Transcribed page contents:
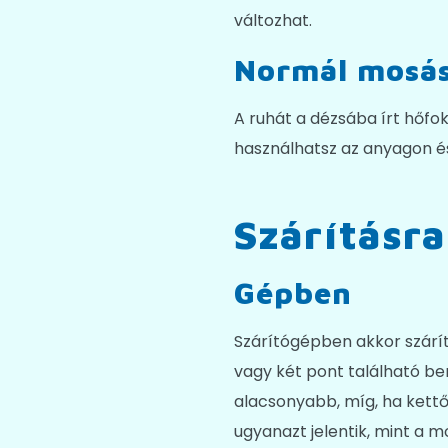
változhat.
Normál mosá
A ruhát a dézsába írt hőfo
használhatsz az anyagon és
Szárításra
Gépben
Szárítógépben akkor szárít
vagy két pont található be
alacsonyabb, míg, ha kettő
ugyanazt jelentik, mint a m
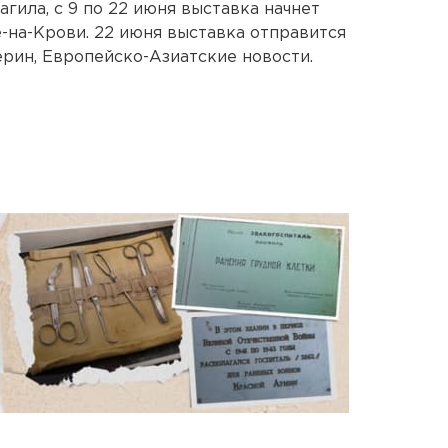
гила, с 9 по 22 июня выставка начнет
-на-Крови. 22 июня выставка отправится
ерин, Европейско-Азиатские новости.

(AIM OF THE TASK) Begin at the line containing "Szárítógépben akkor szárít" and stop at the final line of the data. Retype those lines exactly, without the pictures.

(RESPONSE TO THE TASK)
Szárítógépben akkor szárít
vagy két pont található be
alacsonyabb, míg, ha kettő
ugyanazt jelentik, mint a m
гила, с 9 по 22 июня выставка начнет
-на-Крови. 22 июня выставка отправится
ерин, Европейско-Азиатские новости.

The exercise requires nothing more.